Die neuropsychologische Testung ist am besten geeignet, die kognitiven Defizite quantitativ zu erfassen, ist aber zeit- und personalaufwendig. Geeignete Tests inkl. der speziell für HAND entwickelten HIV-Demenz-Skala sind in der Tab. 2 aufgeführt. Für die HIV-Demenz-Skala existieren alters- und bildungsbezogene Normwerte, die die Sensitivität und Spezifität deutlich erhöhen [71]. Eine Alternative ist die ebenfalls gut validierte und bildungsunabhängige „International HIV Dementia Scale (IHDS)“ [93].

Tab. 2 Für das Screening und die Diagnostik der HAND geeignete neuropsychologische Testmethoden. (Mod. nach [1])a

Bei den neurophysiologischen Untersuchungen sind Motoriktests wie z. B. der „Finger-tapping“-Test [3] in der klinischen Diagnostik und in wissenschaftlichen Untersuchungen anwendbar. Bei HAND ist das Elektroenzephalogramm (EEG) normal oder allenfalls gering allgemeinverändert und ohne relevante Herdbefunde. Ereigniskorrelierte Potenziale haben ihren Platz in wissenschaftlichen Verlaufs- und Therapiestudien [35].

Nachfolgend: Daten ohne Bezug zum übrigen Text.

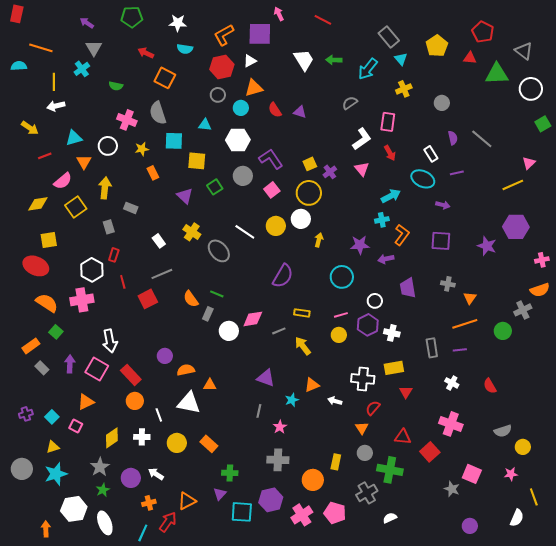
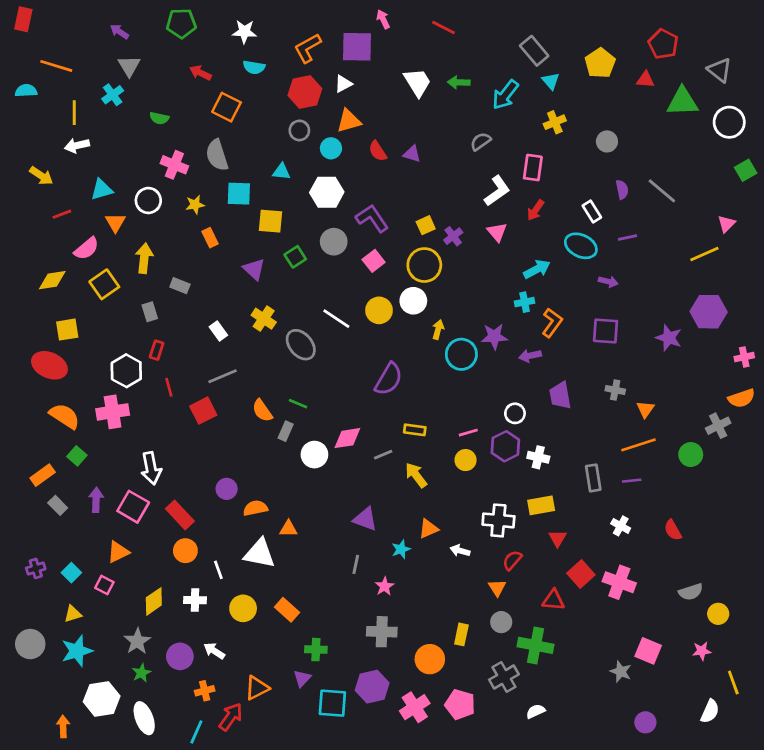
red arrow: (390, 153) -> (536, 210), turned 63
cyan circle: (342, 277) -> (461, 354), moved
red square: (430, 452) -> (581, 574), moved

Die wichtigste Aufgabe der bildgebenden Methoden ist der Ausschluss anderer Hirnkrankheiten (Tab. 3). In der Magnetresonanztomographie (MRT) sollten folgende Sequenzen als Mindestprogramm durchgeführt werden: DWI, T2, TIRM bzw. FLAIR axial und sagittal, T1 mit Gadolinium. HAND geht oft mit Echoanhebungen in T2-gewichteten Sequenzen in der tiefen weißen Substanz und den Basalganglien einher [46]; allerdings sind diese Veränderungen keinesfalls spezifisch. Die sog. U-Fasern werden dabei im Unterschied zur progressiven multifokalen Leukenzephalopathie (PML) ausgespart. Es findet sich schon früh eine innere und äußere, nichtfokale Atrophie [86]. Raumforderungen und fokale Kontrastmittel(KM)-Anreicherung sind mit der Diagnose HAND nicht vereinbar. Unter den modernen MR-basierten Verfahren konnten mit der MR-Spektroskopie und den Parametern apparenter Diffusionskoeffizient (ADC), Magnetisierungs-Transfer-Ratio (MTR), „diffusion tensor imaging“ (DTI) und der voxelbasierten Morphometrie (VBM) Zusammenhänge zwischen der Störung des Gewebsaufbaus und klinischen Parametern gezeigt werden [16, 47, 54, 87]. Weiterhin kann eine Hyperechogenität der Substantia nigra in der transkraniellen Sonographie beobachtet werden, die als Ausdruck einer dopaminergen Dysfunktion interpretiert wird [79]. Diese Verfahren eignen sich aber nicht für den Routineeinsatz.

Tab. 3 Differenzialdiagnosen von HAND und diagnostische Maßnahmen

Durch das zunehmende Lebensalter der HIV-Infizierten wird die Abgrenzung der HIV-induzierten Leukenzephalopathie von der subkortikalen arteriosklerotischen Enzephalopathie (SAE) immer wichtiger. Eine Studie an antiretroviral behandelten Patienten zeigte eine höhere Korrelation der Leukenzephalopathie mit Alter und Blutdruck als mit Parametern der HIV-Infektion [70].

Da die Inzidenz depressiver Störungen bei HIV-Infizierten wesentlich erhöht ist und sich die Symptome von Depression und HAND überschneiden, ist in der Differenzialdiagnose von HAND die psychiatrische Untersuchung zur Frage einer kognitiven Störung im Rahmen einer depressiven Störung (sog. Pseudodemenz) eminent wichtig [112].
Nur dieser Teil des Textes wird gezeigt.